You also don’t have to depend on the weather to bring you your water supply. If you live in a cold climate, an under-sink filter is also much better for the winter months when frozen rain or snow falls and can’t be collected or filtered as readily. 0.1-micron filters and multiple filtration stages make common under-sink filters super-effective at removing all the contaminants from drinking water and leaving behind crystal clear water that will quench your thirst and keep you hydrated.
The EPA and NSF certify some models of under-sink filters so you can trust that they’ll get rid of contaminants or at a minimum reduce their presence well beneath the threshold at which they pose a risk of illness. Certain models also remove heavy metals, which can make the tap water from just about any jurisdiction much tastier and better for you.
Water from domestic sources can be captured as greywater and used for certain applications such as irrigation or exterior washing. However, water from the kitchen shouldn’t be used because it has many contaminants from food waste that soil organisms cannot break down. Understanding what is in your greywater is important for protecting the efficacy of your soil.

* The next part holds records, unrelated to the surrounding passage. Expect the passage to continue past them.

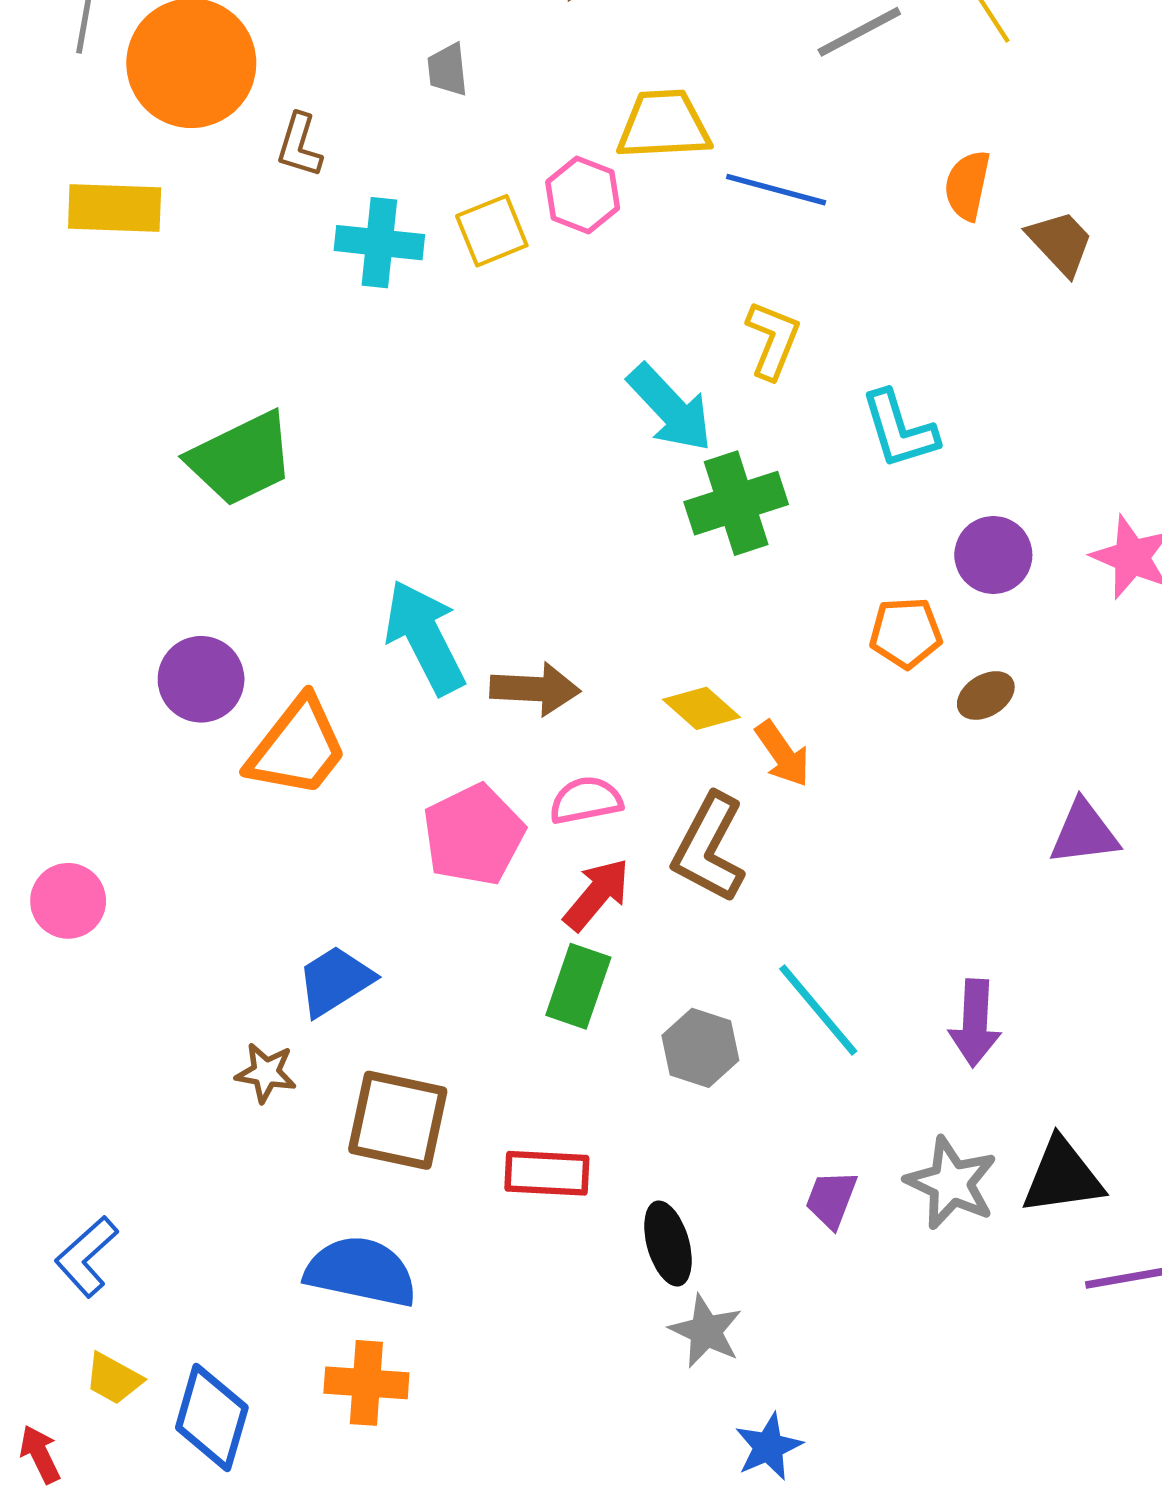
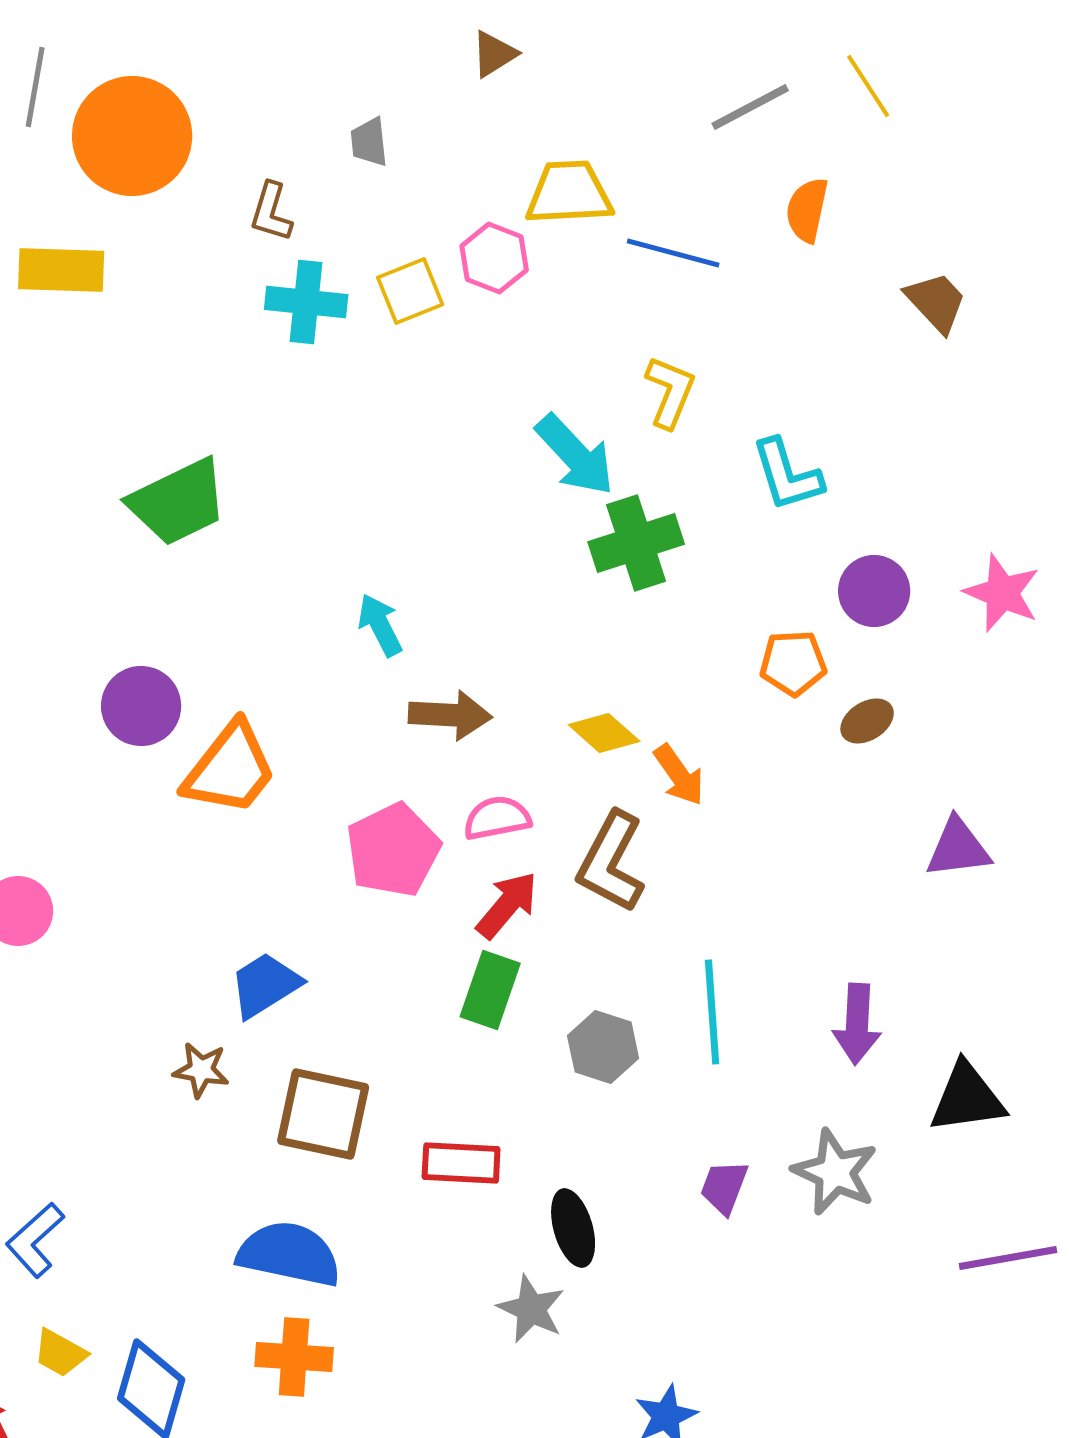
brown L-shape: (299, 145) -> (271, 212), moved
orange semicircle: (967, 185) -> (807, 210), moved
cyan arrow: (425, 637) -> (380, 625), moved, size x0.6
cyan line: (818, 1010) -> (712, 1012), turned 36
black triangle: (1063, 1176) -> (967, 1098), moved
gray star: (706, 1331) -> (531, 1309), moved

If you aren’t careful and let your greywater runoff flow into local streams or someone else’s property and it causes some damage, you could be liable. It’s imperative to put a buffer zone between your property lines and anything that could be damaged by the greywater. Collecting greywater may also require a system to catch it before it goes down the drain. You can set up a drain system that leaves the greywater in buckets, just make sure you use it within about 24 hours.
Coarse filtration can help make greywater safer for gardening or manual flushing purposes. But you should never try to clean the greywater enough to drink it. Filtering it thoroughly enough for it to turn into clean drinking water is better left to the professionals at the municipal level.
Make sure to check local regulations surrounding the collection and use of greywater, as not all areas treat the idea the same. Generally speaking, it will be more rural places that allow for some greywater use while urban centers will frown upon the idea.
Can Rainwater Collection Save You Money?
Whether your main goal is to bolster your water supply or be more environmentally friendly, the cost of your water system is going to have a significant impact on how realistic its implementation will be. With some clever DIY, you can probably find the proper tools for a water collection system for a fairly low cost.
Other hidden costs like your labor time and the constant attention required to test and filter your rainwater to make sure you don’t get sick might make the whole rainwater collection idea a non-starter. Most people who find rainwater harvesting to be an inexpensive alternative have ideal conditions or skip some maintenance or testing steps, putting themselves at an unneeded risk for illness.
The best way to save money and get the cleanest possible drinking water is to buy a household water filter. They need much less attention and eliminate the risk of waterborne illness even more than the treatment tap water already gets.
Many people find the idea of rainwater harvesting appealing for environmental and self-sustaining reasons. However, pollutants and contaminants can easily get into collected rainwater and cause pretty nasty illnesses in the people who drink it. Setting up the system and checking it for efficiency is a much bigger task than it might seem at first.
The best way to get clean water for all your household needs is to install a home water filtration system that will turn standard tap water into spring-fresh, completely clean water.